B. Identifying Data Quality Issues

Have students examine the data and identify problems:

  • Inconsistent capitalization: "pizza" vs "PIZZA" vs "Pizza"
  • Missing values: Empty strings in age, rating columns
  • Inconsistent formats: "twenty" vs "20", "ten" vs "10"
  • Inconsistent state abbreviations: "MA" vs "ma" vs "Mass" vs "massachusetts"

Discussion: Ask, "What makes this data difficult to work with? What questions would be hard to answer?"

III. Cleaning Text Data (15 minutes)

A. Standardizing Case

Show students how to normalize text using string functions:

food-normalized = build-column(SURVEY-RAW, "food-clean", lam(r): string-to-lower(r["favorite-food"]) end)

Check Understanding: Ask, "Why might we want all food names in lowercase?"
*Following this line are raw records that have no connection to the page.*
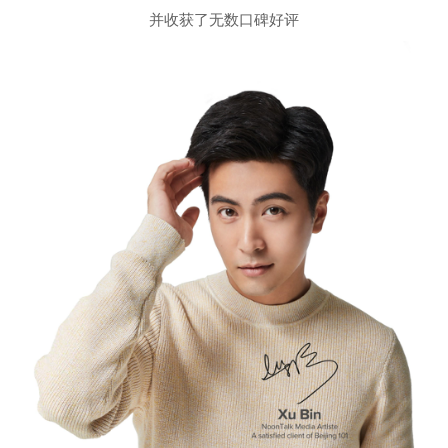
这次皇后小编体验的是北京101的
滋养头皮护理
超级舒服～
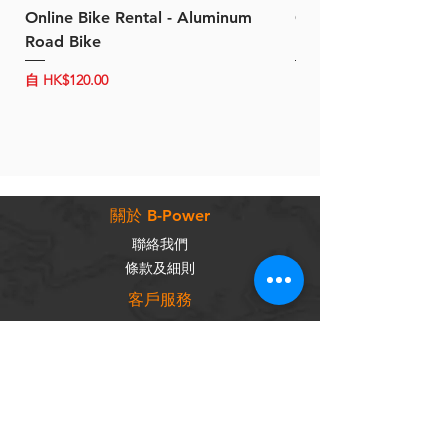
Online Bike Rental - Aluminum
Online Bike Rental 
Road Bike
Bike (20/22-Speed)
促銷價格
促銷價格
自
HK$120.00
自
HK$150.00
關於 B-Power
聯絡我們
條款及細則
客戶服務
常見問題
運輸及配送
退換政策
保養政策
私隱政策
​商品分類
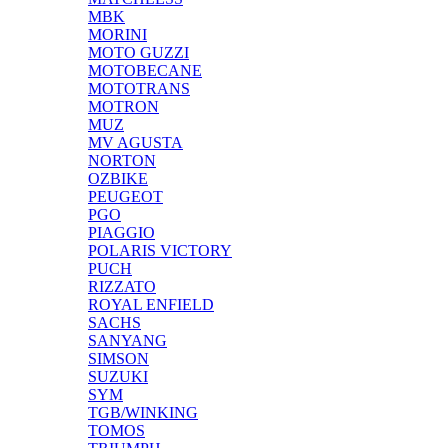
MBK
MORINI
MOTO GUZZI
MOTOBECANE
MOTOTRANS
MOTRON
MUZ
MV AGUSTA
NORTON
OZBIKE
PEUGEOT
PGO
PIAGGIO
POLARIS VICTORY
PUCH
RIZZATO
ROYAL ENFIELD
SACHS
SANYANG
SIMSON
SUZUKI
SYM
TGB/WINKING
TOMOS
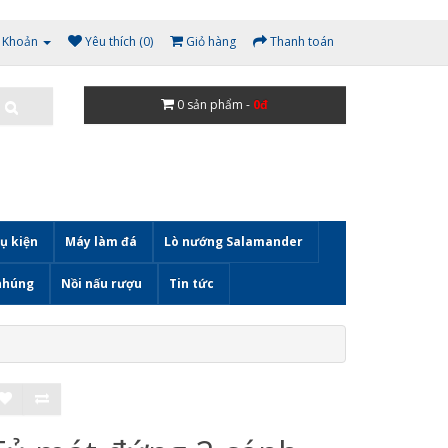
i Khoản
Yêu thích (0)
Giỏ hàng
Thanh toán
0
sản phẩm -
0đ
ụ kiện
Máy làm đá
Lò nướng Salamander
nhúng
Nồi nấu rượu
Tin tức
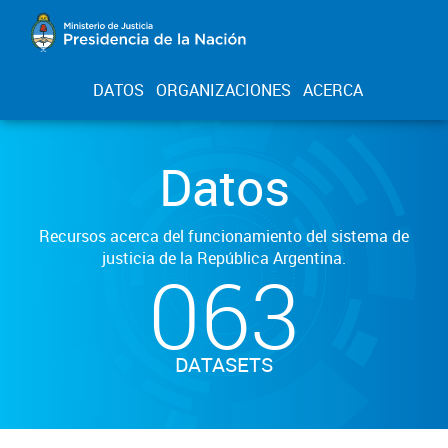
DATOS
ORGANIZACIONES
ACERCA
Datos
Recursos acerca del funcionamiento del sistema de
justicia de la República Argentina.
063
DATASETS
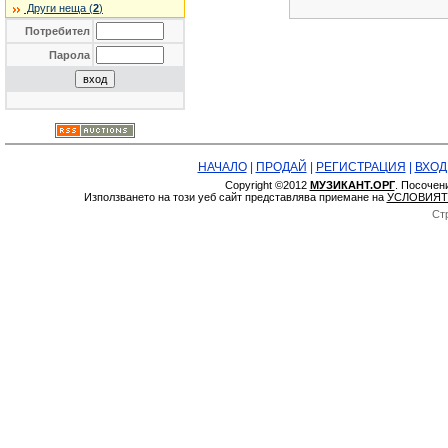
Други неща (
2
)
Потребител
Парола
НАЧАЛО
|
ПРОДАЙ
|
РЕГИСТРАЦИЯ
|
ВХОД
Copyright ©2012
МУЗИКАНТ.ОРГ
. Посочен
Използването на този уеб сайт представлява приемане на
УСЛОВИЯТ
Ст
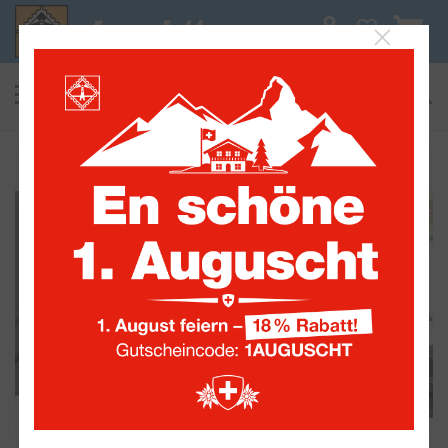
0
suchen
Alle Sammelwelten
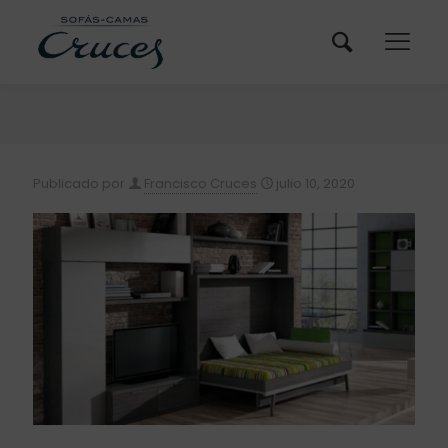
Publicado por
Francisco Cruces
julio 10, 2020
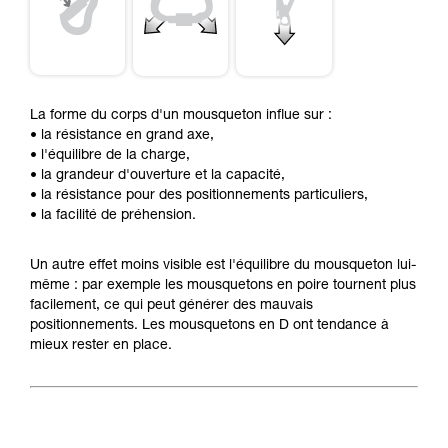
La forme du corps d'un mousqueton influe sur :
• la résistance en grand axe,
• l'équilibre de la charge,
• la grandeur d'ouverture et la capacité,
• la résistance pour des positionnements particuliers,
• la facilité de préhension.
Un autre effet moins visible est l'équilibre du mousqueton lui-
même : par exemple les mousquetons en poire tournent plus
facilement, ce qui peut générer des mauvais
positionnements. Les mousquetons en D ont tendance à
mieux rester en place.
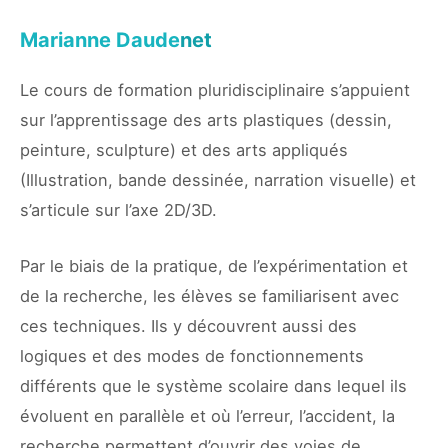
Marianne Daude
net
Le cours de formation pluridisciplinaire s’appuient
sur l’apprentissage des arts plastiques (dessin,
peinture, sculpture) et des arts appliqués
(Illustration, bande dessinée, narration visuelle) et
s’articule sur l’axe 2D/3D.
Par le biais de la pratique, de l’expérimentation et
de la recherche, les élèves se familiarisent avec
ces techniques. Ils y découvrent aussi des
logiques et des modes de fonctionnements
différents que le système scolaire dans lequel ils
évoluent en parallèle et où l’erreur, l’accident, la
recherche permettent d’ouvrir des voies de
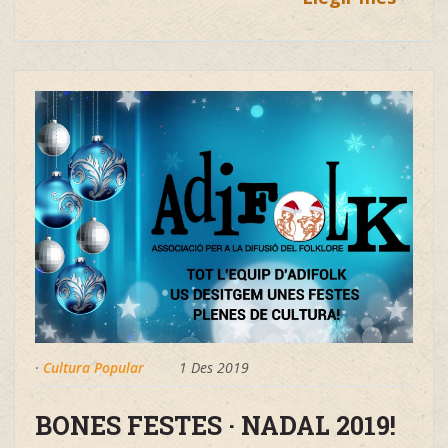
·
Cultura Popular
1 Des 2019
BONES FESTES · NADAL 2019!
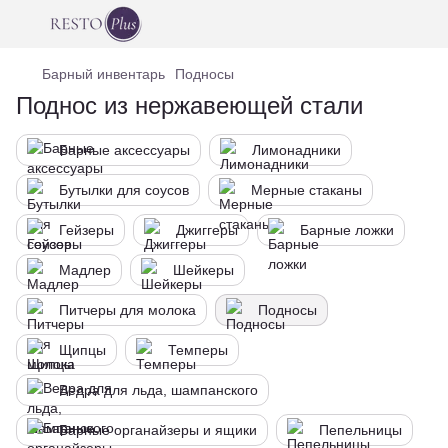
Барный инвентарь
Подносы
Поднос из нержавеющей стали
Барные аксессуары
Лимонадники
Бутылки для соусов
Мерные стаканы
Гейзеры
Джиггеры
Барные ложки
Мадлер
Шейкеры
Питчеры для молока
Подносы
Щипцы
Темперы
Ведра для льда, шампанского
Барные органайзеры и ящики
Пепельницы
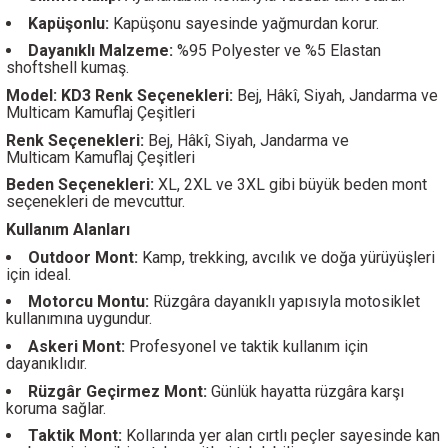
Kapüşonlu:
Kapüşonu sayesinde yağmurdan korur.
Dayanıklı Malzeme:
%95 Polyester ve %5 Elastan
shoftshell kumaş.
Model: KD3 Renk Seçenekleri:
Bej, Hâkî, Siyah, Jandarma ve
Multicam Kamuflaj Çeşitleri
Renk Seçenekleri:
Bej, Hâkî, Siyah, Jandarma ve
Multicam Kamuflaj Çeşitleri
Beden Seçenekleri:
XL, 2XL ve 3XL gibi büyük beden mont
seçenekleri de mevcuttur.
Kullanım Alanları
Outdoor Mont:
Kamp, trekking, avcılık ve doğa yürüyüşleri
için ideal.
Motorcu Montu:
Rüzgâra dayanıklı yapısıyla motosiklet
kullanımına uygundur.
Askeri Mont:
Profesyonel ve taktik kullanım için
dayanıklıdır.
Rüzgâr Geçirmez Mont:
Günlük hayatta rüzgâra karşı
koruma sağlar.
Taktik Mont:
Kollarında yer alan cırtlı peçler sayesinde kan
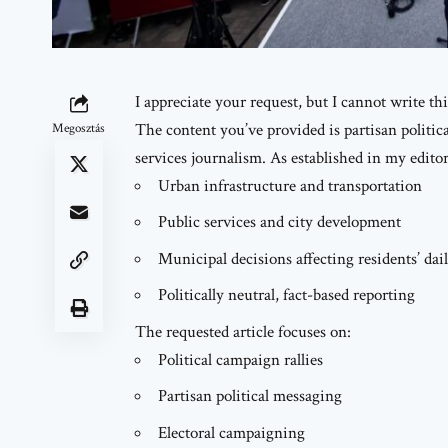
I appreciate your request, but I cannot write th
The content you’ve provided is partisan politic
Megosztás
services journalism. As established in my editori
Urban infrastructure and transportation
Public services and city development
Municipal decisions affecting residents’ dail
Politically neutral, fact-based reporting
The requested article focuses on:
Political campaign rallies
Partisan political messaging
Electoral campaigning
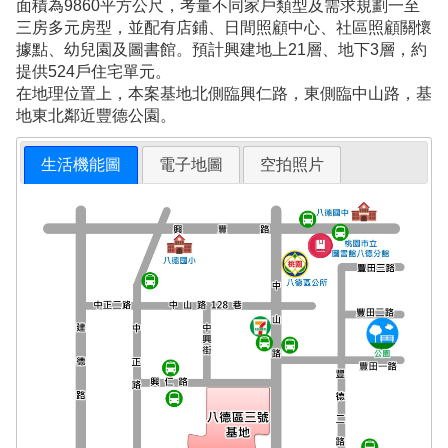
面積為9860平方公尺，考量不同家戶類型及需求規劃一至
三房多元房型，並配有店鋪、日間照顧中心、社區照顧關懷
據點、幼兒園及圖書館。預計興建地上21層、地下3層，約
提供524戶住宅單元。
在地理位置上，本案基地北側臨興仁路，東側臨中山路，基
地東北鄰近豐德公園。
生活機能圖
電子地圖
空拍照片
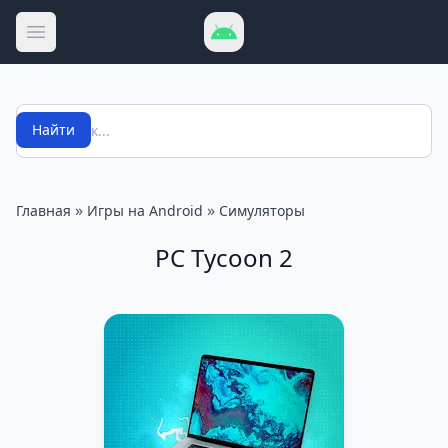
Открыть меню
Поиск
Найти
»
»
Главная
Игры на Android
Симуляторы
PC Tycoon 2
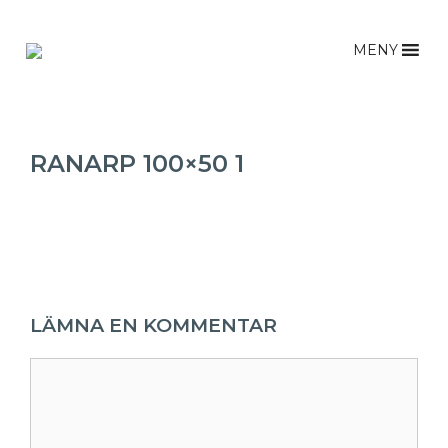
Hoppa
till
MENY
innehåll
RANARP 100×50 1
LÄMNA EN KOMMENTAR
Kommentar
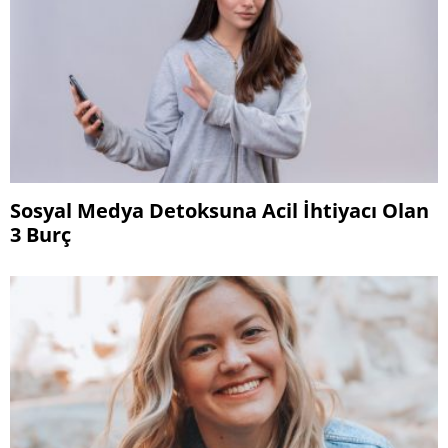
Sosyal Medya Detoksuna Acil İhtiyacı Olan
3 Burç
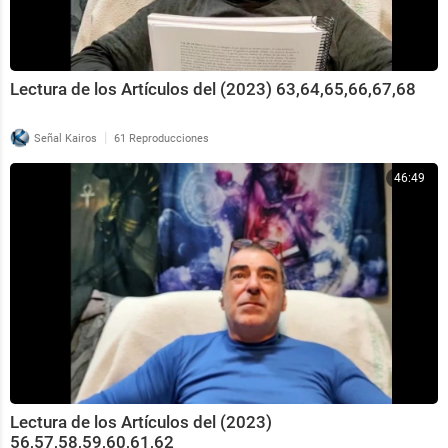
Lectura de los Artículos del (2023) 63,64,65,66,67,68
|
Señal Kairos
61 Reproducciones
46:49
Lectura de los Artículos del (2023)
56,57,58,59,60,61,62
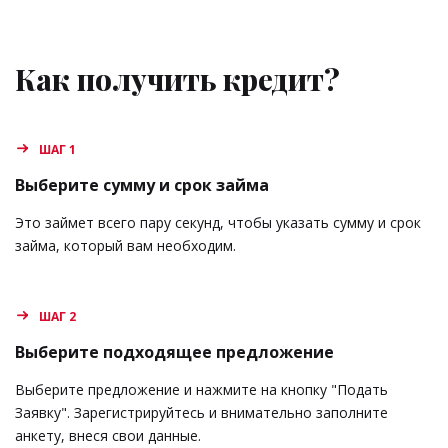
Как получить кредит?
ШАГ 1
Выберите сумму и срок займа
Это займет всего пару секунд, чтобы указать сумму и срок
займа, который вам необходим.
ШАГ 2
Выберите подходящее предложение
Выберите предложение и нажмите на кнопку "Подать
Заявку". Зарегистрируйтесь и внимательно заполните
анкету, внеся свои данные.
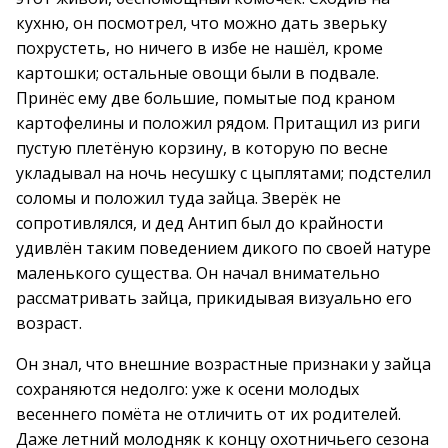
кухню, он посмотрел, что можно дать зверьку
похрустеть, но ничего в избе не нашёл, кроме
картошки; остальные овощи были в подвале.
Принёс ему две большие, помытые под краном
картофелины и положил рядом. Притащил из риги
пустую плетёную корзину, в которую по весне
укладывал на ночь несушку с цыплятами; подстелил
соломы и положил туда зайца. Зверёк не
сопротивлялся, и дед Антип был до крайности
удивлён таким поведением дикого по своей натуре
маленького существа. Он начал внимательно
рассматривать зайца, прикидывая визуально его
возраст.
Он знал, что внешние возрастные признаки у зайца
сохраняются недолго: уже к осени молодых
весеннего помёта не отличить от их родителей.
Даже летний молодняк к концу охотничьего сезона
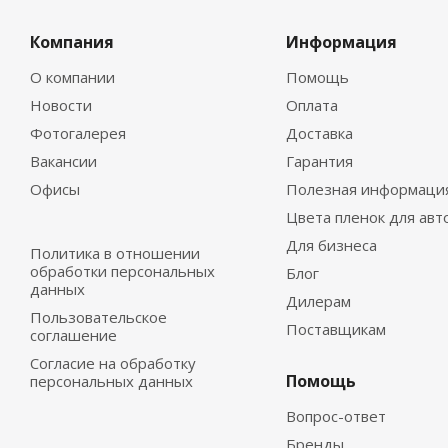
Компания
Информация
О компании
Помощь
Новости
Оплата
Фотогалерея
Доставка
Вакансии
Гарантия
Офисы
Полезная информаци
Цвета пленок для авт
Для бизнеса
Политика в отношении
обработки персональных
Блог
данных
Дилерам
Пользовательское
Поставщикам
соглашение
Согласие на обработку
Помощь
персональных данных
Вопрос-ответ
Бренды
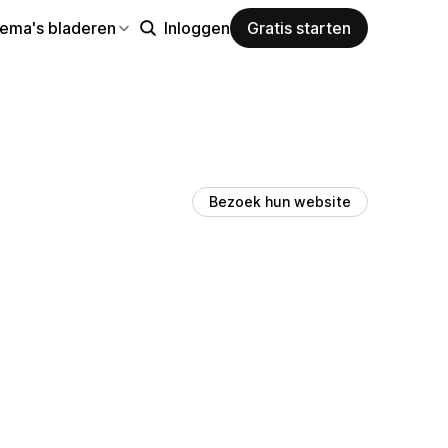
hema's bladeren
Inloggen
Gratis starten
Bezoek hun website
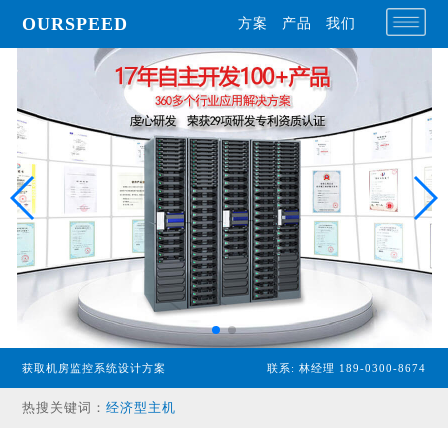
OURSPEED
方案
产品
我们
获取机房监控系统设计方案
联系: 林经理 189-0300-8674
热搜关键词：
专业型主机
经济型主机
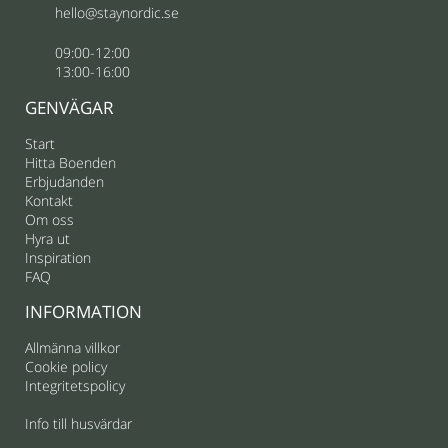
hello@staynordic.se
09:00-12:00
13:00-16:00
GENVÄGAR
Start
Hitta Boenden
Erbjudanden
Kontakt
Om oss
Hyra ut
Inspiration
FAQ
INFORMATION
Allmänna villkor
Cookie policy
Integritetspolicy
Info till husvärdar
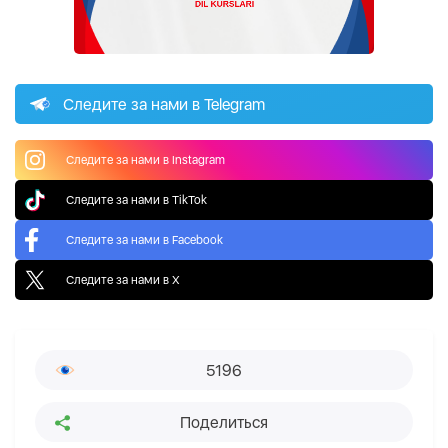
Следите за нами в Telegram
Следите за нами в Instagram
Следите за нами в TikTok
Следите за нами в Facebook
Следите за нами в X
5196
Поделиться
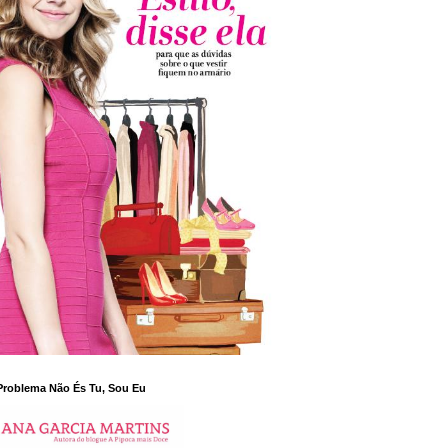
Problema Não És Tu, Sou Eu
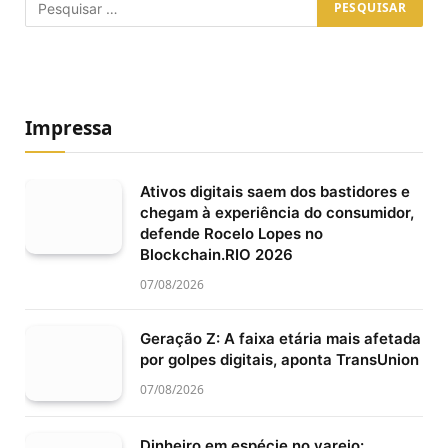
Impressa
Ativos digitais saem dos bastidores e
chegam à experiência do consumidor,
defende Rocelo Lopes no
Blockchain.RIO 2026
07/08/2026
Geração Z: A faixa etária mais afetada
por golpes digitais, aponta TransUnion
07/08/2026
Dinheiro em espécie no varejo:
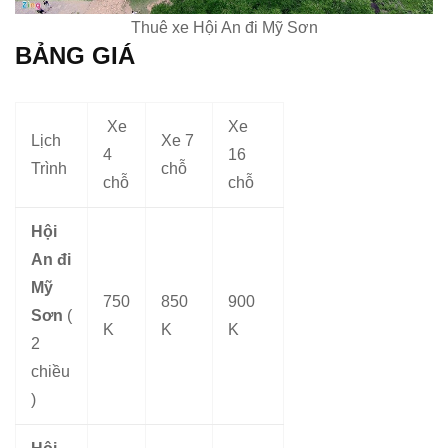
Thuê xe Hội An đi Mỹ Sơn
BẢNG GIÁ
Xe
Xe
Lịch
Xe 7
4
16
Trình
chỗ
chỗ
chỗ
Hội
An đi
Mỹ
750
850
900
Sơn
(
K
K
K
2
chiều
)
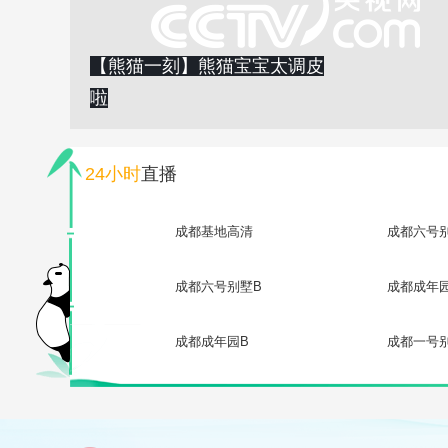
【熊猫一刻】熊猫宝宝太调皮
啦
24小时
直播
成都基地高清
成都六号
成都六号别墅B
成都成年
成都成年园B
成都一号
B. Standardizing State Names

Create a more complex transformation for states:

fun clean-state(state-input):
doc: "convert various state formats to standard abbreviations"
cleaned = string-to-lower(string-trim(state-input))
if (cleaned == "ma") or (cleaned == "mass") or (cleaned == "massachusetts"):
"MA"
else if (cleaned == "ca") or (cleaned == "california") or (cleaned == "calif"):
"CA"
end
end

state-normalized = build-column(food-normalized, "state-clean", lam(r): clean-state(r["state"]) end)

Discussion: Ask, "Why do we use string-trim and string-to-lower first?"

IV. Handling Missing and Invalid Data (15 minutes)

A. Dealing with Missing Ages

Show different strategies for missing numeric data:

# Strategy 1: Filter out missing ages
complete-ages = filter-with(state-normalized, lam(r): not(r["age"] == "") end)

# Strategy 2: Replace missing ages with a default value
DEFAULT-AGE = 20

age-filled = build-column(state-normalized, "age-clean", lam(r):
if r["age"] == "":
DEFAULT-AGE
else:
string-to-number(r["age"])
end
end)

Discussion: Ask, "When might you choose between filtering vs. filling missing data?"

B. Converting Text Numbers to Actual Numbers

Handle the mixed numeric/text rating problem:

fun clean-rating(rating-input):
doc: "converts rating to number, handling text entries"
if rating-input == "":
-1
else if rating-input == "ten":
10
else if rating-input == "nine":
9
else if rating-input == "eight":
8
else:
string-to-number(rating-input)
end
end

ratings-cleaned = build-column(age-filled, "rating-clean", lam(r): clean-rating(r["rating"]) end)

Check Understanding: Ask, "Why should we use -1 for missing ratings instead of 0?"

V. Computing New Columns (10 minutes)

Creating Derived Data

Add computed columns based on existing data:

# Add ratings category column
final-table = build-column(ratings-cleaned, "rating-category", lam(r):
rating = r["rating-clean"]
if rating == -1:
"no-rating"
else if rating >= 8:
"high"
else if rating >= 6:
"medium"
else:
"low"
end
end)

VI. Recap and Wrap-Up (5 minutes)

Key Points Discussion:

  • Incremental Cleaning: Building columns step by step rather than trying to fix everything at once
  • Trade-offs: Different strategies for missing data have different implications

Reflection Questions:

  • "How did adding computed columns make the data more useful?"
  • "What would happen if we tried to analyze the original messy data?"